In 2012, Pepper became the Executive Director of her own Healthy Relationships 101, LLC, which offers family counseling to the community in Albuquerque, and is the position she fulfills when courts refer people to her. At her company’s website, the “curriculum” for couple’s counseling is the book “The Couple’s Checkup,” by David H. Olson, Ph.D. The book is recommended by Focus on the Family, another right wing Christian-political pro-life group.
According to an Immaculate Conception Church flyer, in 2014, Pepper provided counseling services at Albuquerque’s Catholic Center, using that book. She used the same ‘curriculum’ in her Catholic counseling that she uses in court ordered counseling.
It’s abundantly clear that Mary Pepper is a Catholic ideologue and activist, and has been throughout her career. That’s fine, but it’s inappropriate for a court to refer claimants to her if she can’t check her religious convictions at the door. A judge can’t mandate that divorcees have to be harangued by a church lady. Pepper’s protestations to local media that she is not inserting her religion into the counseling services ring hollow, since she’s been doing nothing else for decades. And there is audio recording of her doing it, so it’s a moot point.
How does someone like Pepper gain the confidence of a court to abuse its power? There have been major complaints about arbitrary and abusive decisions made by Albuquerque District Family Court’s Presiding Judge, Gerard Lavelle. But, given the nature of Family Court, the complaints are also self-serving, and should be taken with a grain of salt. I found no evidence that the court is cozy with the religious right.
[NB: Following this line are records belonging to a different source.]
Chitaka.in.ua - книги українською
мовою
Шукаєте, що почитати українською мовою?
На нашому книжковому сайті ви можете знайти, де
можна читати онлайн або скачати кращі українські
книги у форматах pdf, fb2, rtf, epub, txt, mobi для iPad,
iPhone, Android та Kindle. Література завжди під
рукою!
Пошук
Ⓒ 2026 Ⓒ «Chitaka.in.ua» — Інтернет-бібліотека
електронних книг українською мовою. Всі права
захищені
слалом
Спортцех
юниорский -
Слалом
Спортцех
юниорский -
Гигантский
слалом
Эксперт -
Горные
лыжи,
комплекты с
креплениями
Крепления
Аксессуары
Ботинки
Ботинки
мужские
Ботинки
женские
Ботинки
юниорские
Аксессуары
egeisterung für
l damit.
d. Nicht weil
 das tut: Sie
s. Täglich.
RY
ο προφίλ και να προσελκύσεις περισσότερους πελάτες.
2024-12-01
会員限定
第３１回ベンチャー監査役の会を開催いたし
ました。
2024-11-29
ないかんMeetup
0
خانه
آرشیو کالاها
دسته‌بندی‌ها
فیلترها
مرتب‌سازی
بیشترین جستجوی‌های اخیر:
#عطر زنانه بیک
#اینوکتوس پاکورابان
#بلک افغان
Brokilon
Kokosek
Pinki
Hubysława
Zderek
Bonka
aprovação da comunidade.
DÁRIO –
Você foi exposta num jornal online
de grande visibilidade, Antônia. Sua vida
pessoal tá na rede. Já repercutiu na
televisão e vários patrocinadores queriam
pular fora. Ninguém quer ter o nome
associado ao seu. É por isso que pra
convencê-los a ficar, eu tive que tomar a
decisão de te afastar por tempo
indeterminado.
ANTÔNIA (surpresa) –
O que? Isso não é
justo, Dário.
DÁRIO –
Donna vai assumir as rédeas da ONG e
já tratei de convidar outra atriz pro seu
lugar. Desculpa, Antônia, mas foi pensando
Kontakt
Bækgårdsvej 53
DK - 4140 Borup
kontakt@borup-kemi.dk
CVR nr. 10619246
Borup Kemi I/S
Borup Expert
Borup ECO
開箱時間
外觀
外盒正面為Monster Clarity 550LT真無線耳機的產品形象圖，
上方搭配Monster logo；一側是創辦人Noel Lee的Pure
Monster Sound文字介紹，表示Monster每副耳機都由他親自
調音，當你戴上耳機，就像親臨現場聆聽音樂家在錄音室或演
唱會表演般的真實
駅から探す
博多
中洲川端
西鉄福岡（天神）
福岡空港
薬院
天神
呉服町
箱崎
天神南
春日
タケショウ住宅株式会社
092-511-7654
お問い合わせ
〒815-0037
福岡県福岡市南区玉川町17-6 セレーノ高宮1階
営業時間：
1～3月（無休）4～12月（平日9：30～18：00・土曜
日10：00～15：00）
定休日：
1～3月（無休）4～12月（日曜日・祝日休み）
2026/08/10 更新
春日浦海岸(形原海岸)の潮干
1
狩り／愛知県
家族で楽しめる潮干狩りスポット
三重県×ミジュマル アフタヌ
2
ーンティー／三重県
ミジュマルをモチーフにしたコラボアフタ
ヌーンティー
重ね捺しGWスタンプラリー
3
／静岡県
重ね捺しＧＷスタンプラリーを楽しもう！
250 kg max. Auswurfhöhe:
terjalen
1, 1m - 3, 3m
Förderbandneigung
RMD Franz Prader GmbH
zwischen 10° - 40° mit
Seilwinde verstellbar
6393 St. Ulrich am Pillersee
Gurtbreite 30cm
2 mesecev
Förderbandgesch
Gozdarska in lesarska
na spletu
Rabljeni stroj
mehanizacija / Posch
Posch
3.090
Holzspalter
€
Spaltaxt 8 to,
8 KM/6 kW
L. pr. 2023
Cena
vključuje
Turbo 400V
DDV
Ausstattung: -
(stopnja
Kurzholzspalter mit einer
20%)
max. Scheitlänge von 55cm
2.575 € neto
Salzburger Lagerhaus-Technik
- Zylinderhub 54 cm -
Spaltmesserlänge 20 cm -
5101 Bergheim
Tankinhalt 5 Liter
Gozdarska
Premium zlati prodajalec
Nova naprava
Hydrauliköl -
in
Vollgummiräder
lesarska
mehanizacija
But I found one interesting tidbit that connects Pepper’s religious activism and the courts. While Pepper was at Samaritan Counseling Center, she worked in a now defunct department called Healthy Families. The Enrollment Coordinator at Healthy Marriages was someone named Petulia Vandever, according to LinkedIn. There is a blog under that name on Blogger with only one post. The post outlines a marketing strategy for Healthy Families. The key element of the strategy was,
“Healthy Marriages will connect with new government workers/officials…”
The blog post didn’t explain why they would do that. Did Pepper make some friends in Albuquerque courts while her religious counseling group was reaching out to new government officials?